Aim of the task:
Pictures must be kept out of the copy. Every entry is to be duplicated exactly.

### Material provided

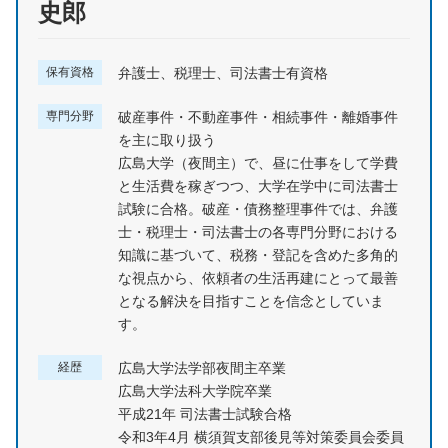
史郎
保有資格
弁護士、税理士、司法書士有資格
専門分野
破産事件・不動産事件・相続事件・離婚事件
を主に取り扱う
広島大学（夜間主）で、昼に仕事をして学費
と生活費を稼ぎつつ、大学在学中に司法書士
試験に合格。破産・債務整理事件では、弁護
士・税理士・司法書士の各専門分野における
知識に基づいて、税務・登記を含めた多角的
な視点から、依頼者の生活再建にとって最善
となる解決を目指すことを信念としていま
す。
経歴
広島大学法学部夜間主卒業
広島大学法科大学院卒業
平成21年 司法書士試験合格
令和3年4月 横須賀支部後見等対策委員会委員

######

Task solution:
史郎
保有資格
弁護士、税理士、司法書士有資格
専門分野
破産事件・不動産事件・相続事件・離婚事件
を主に取り扱う
広島大学（夜間主）で、昼に仕事をして学費
と生活費を稼ぎつつ、大学在学中に司法書士
試験に合格。破産・債務整理事件では、弁護
士・税理士・司法書士の各専門分野における
知識に基づいて、税務・登記を含めた多角的
な視点から、依頼者の生活再建にとって最善
となる解決を目指すことを信念としていま
す。
経歴
広島大学法学部夜間主卒業
広島大学法科大学院卒業
平成21年 司法書士試験合格
令和3年4月 横須賀支部後見等対策委員会委員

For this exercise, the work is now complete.